Was man unter Feuchtigkeit (Feuchte) versteht
Deshalb kann der Einsatz von Luftbefeuchtern, z.B. des im 1. Artikelteil getesteten „Super Fog“ von Lucky Reptile (siehe den unten stehenden Beitrag in dieser Rubrik), in den vor allem in den Übergangszeiten besetzten Schildkröten-Innengehegen ein behaglicheres, nämlich weniger trockenes Klima schaffen. Aber wie viel bringt so ein Gerät tatsächlich? Und wie kann man den Tagesverlauf der Feuchtigkeit am Boden messen? Was ist Feuchtigkeit überhaupt?

Neben der absoluten Feuchtigkeit, die angibt, wie viel Gramm Wasserdampf in 1 m3 Luft bei einer bestimmten Temperatur enthalten sind, ist zur Angabe des Feuchtezustandes meist die relative Feuchtigkeit (= relative Feuchte) üblich. Sie wird in Prozent angegeben und ist das Verhältnis des tatsächlich vorhandenen Wasserdampfgehaltes zum höchst möglichen Wasserdampfgehalt (bei einer bestimmten Temperatur und einem bestimmten Druck). 100 % relative Feuchte bedeutet, dass die Luft vollkommen mit Wasserdampf gesättigt ist. Dies ist der Fall z.B. bei starkem Nebel, bei Regen oder in einem Dampfbad. Null % relative Feuchte dagegen hat völlig trockene Luft (z.B. Wüstenregion bei extrem starker Sonneneinstrahlung). Da der maximal mögliche Wasserdampfgehalt der Luft mit steigender Temperatur zunimmt, sinkt die relative Feuchte mit steigender Temperatur. Um Messwerte der relativen Feuchtigkeit überhaupt miteinander vergleichen zu können, ist deshalb die zusätzliche Angabe der gemessenen Temperatur wichtig.

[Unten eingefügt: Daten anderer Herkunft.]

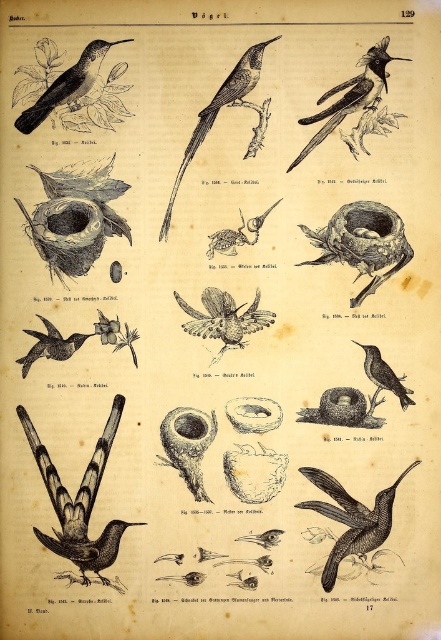 Between black glossy hummingbird at lower left and smooth black hummingbird at lower left, which one appears on the right side from the viewer's perspective?

From the viewer's perspective, black glossy hummingbird at lower left appears more on the right side.

Does black glossy hummingbird at lower left have a larger size compared to smooth black hummingbird at lower left?

Indeed, black glossy hummingbird at lower left has a larger size compared to smooth black hummingbird at lower left.

This screenshot has height=640, width=441. I want to click on black glossy hummingbird at lower left, so click(x=78, y=500).

Is smooth black bird at center smaller than smooth black hummingbird at lower left?

Incorrect, smooth black bird at center is not smaller in size than smooth black hummingbird at lower left.

Between point (213, 113) and point (26, 355), which one is positioned in front?

Point (213, 113) is in front.

The image size is (441, 640). In order to click on smooth black bird at center in this screenshot , I will do `click(217, 112)`.

Locate an element on the screen. smooth black bird at center is located at coordinates (217, 112).

Who is positioned more to the left, black glossy hummingbird at upper right or smooth black bird at center?

smooth black bird at center

Measure the distance between black glossy hummingbird at upper right and smooth black bird at center.

black glossy hummingbird at upper right and smooth black bird at center are 6.40 inches apart from each other.

Locate an element on the screen. black glossy hummingbird at upper right is located at coordinates (351, 96). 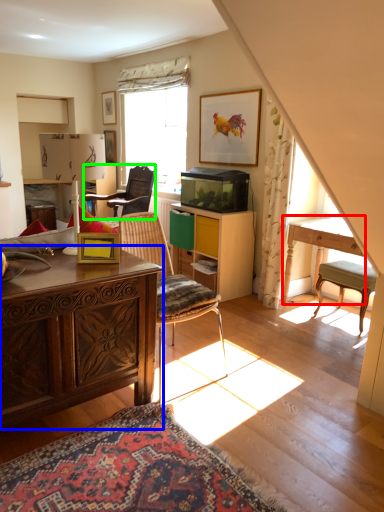 Question: Based on their relative distances, which object is nearer to table (highlighted by a red box)? Choose from desk (highlighted by a blue box) and chair (highlighted by a green box).

Choices:
 (A) desk
 (B) chair

Answer: (A) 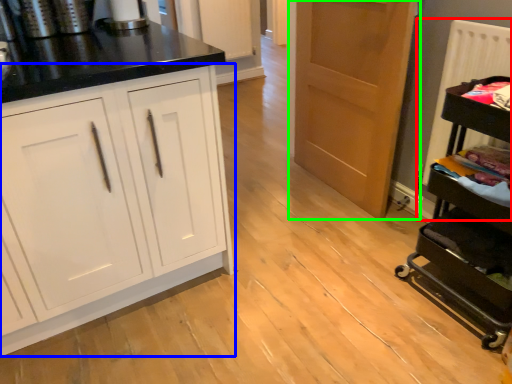 Question: Which object is the farthest from radiator (highlighted by a red box)? Choose among these: cabinetry (highlighted by a blue box) or door (highlighted by a green box).

Choices:
 (A) cabinetry
 (B) door

Answer: (A) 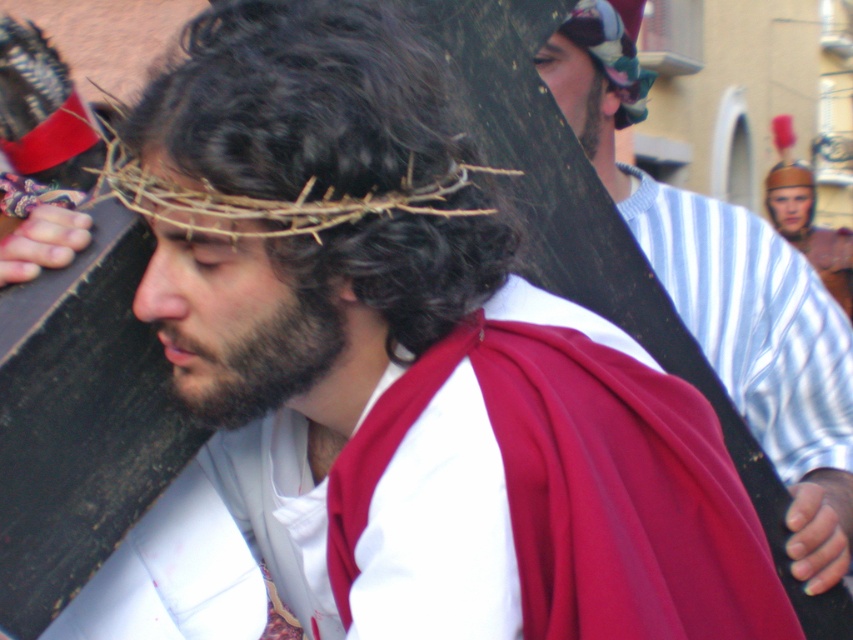 Can you confirm if brown woven crown at center is positioned to the right of brownwoollybeard at center?

Indeed, brown woven crown at center is positioned on the right side of brownwoollybeard at center.

Can you confirm if brown woven crown at center is positioned to the left of brownwoollybeard at center?

Incorrect, brown woven crown at center is not on the left side of brownwoollybeard at center.

Who is more forward, (477, 275) or (323, 324)?

Point (323, 324) is more forward.

This screenshot has height=640, width=853. I want to click on brown woven crown at center, so click(x=303, y=205).

Can you confirm if brown leather helmet at upper center is positioned below dark brown beard at upper center?

No, brown leather helmet at upper center is not below dark brown beard at upper center.

The height and width of the screenshot is (640, 853). What do you see at coordinates (788, 198) in the screenshot?
I see `brown leather helmet at upper center` at bounding box center [788, 198].

Where is `brown leather helmet at upper center`? The width and height of the screenshot is (853, 640). brown leather helmet at upper center is located at coordinates (788, 198).

Can you confirm if brown woven crown at center is positioned above brown leather helmet at upper center?

No, brown woven crown at center is not above brown leather helmet at upper center.

Which is more to the right, brown woven crown at center or brown leather helmet at upper center?

brown leather helmet at upper center

Is point (209, 369) behind point (805, 189)?

No, it is not.

This screenshot has height=640, width=853. In order to click on brown woven crown at center in this screenshot , I will do `click(303, 205)`. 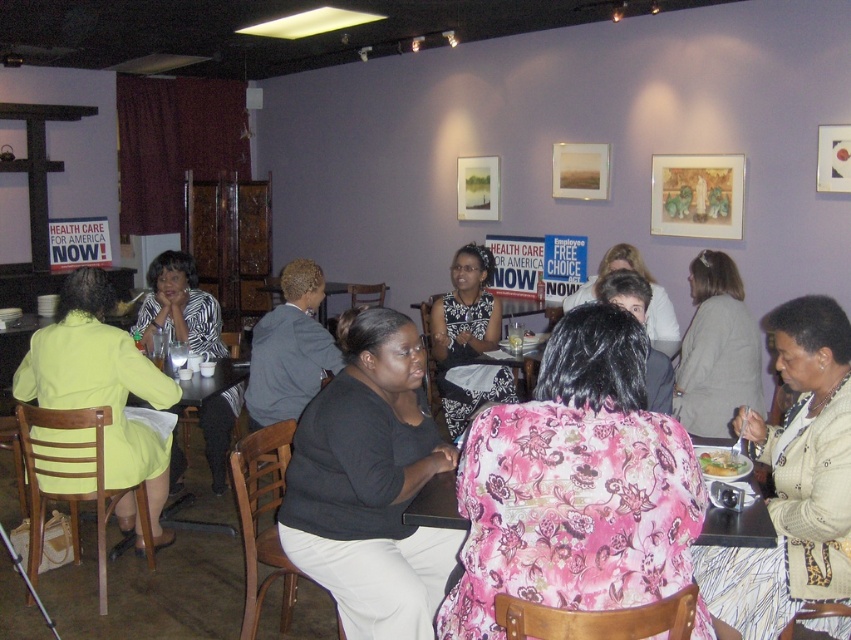 Question: Which of the following is the farthest from the observer?

Choices:
 (A) floral print blouse at center
 (B) floral fabric dress at center

Answer: (A)

Question: Is floral fabric blouse at center to the right of matte yellow blouse at left from the viewer's perspective?

Choices:
 (A) no
 (B) yes

Answer: (B)

Question: Does zebra print blouse at center have a lesser width compared to white paper plate at center?

Choices:
 (A) yes
 (B) no

Answer: (B)

Question: Observing the image, what is the correct spatial positioning of zebra print blouse at center in reference to floral fabric dress at center?

Choices:
 (A) right
 (B) left

Answer: (B)

Question: Which of the following is the farthest from the observer?

Choices:
 (A) 814,522
 (B) 650,275
 (C) 635,301

Answer: (B)

Question: Which of the following is the farthest from the observer?

Choices:
 (A) (629, 253)
 (B) (712, 324)
 (C) (480, 513)
 (D) (729, 461)

Answer: (A)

Umrechnung für Spezialisten
Relative und absolute Feuchtigkeiten können mit Hilfe der temperaturabhängigen Wasserdampf-Sättigungsmenge umgerechnet werden. Für ein einfaches Rechenbeispiel verwende ich hier von mir in der Südtürkei Ende Mai an einem heißen wolkenlosen Tag während der Mittagszeit gemessenen relativen Feuchten und Temperaturen:
(a) direkt neben einer im Halbschatten dösenden Maurischen Landschildkröte und, als Vergleich,
(b) etwa 1 m weiter an einem voll sonnenbeschienenen Platz.

Die relative Feuchte von 57 % an der im Halbschatten bei 30 °C (Wasserdampf-Sättigungsmenge = 30,3 g/m3) ruhenden Landschildkröte entspricht einer absoluten Feuchtigkeit von 0,57 x 30,3 = 17,3 g/m3 .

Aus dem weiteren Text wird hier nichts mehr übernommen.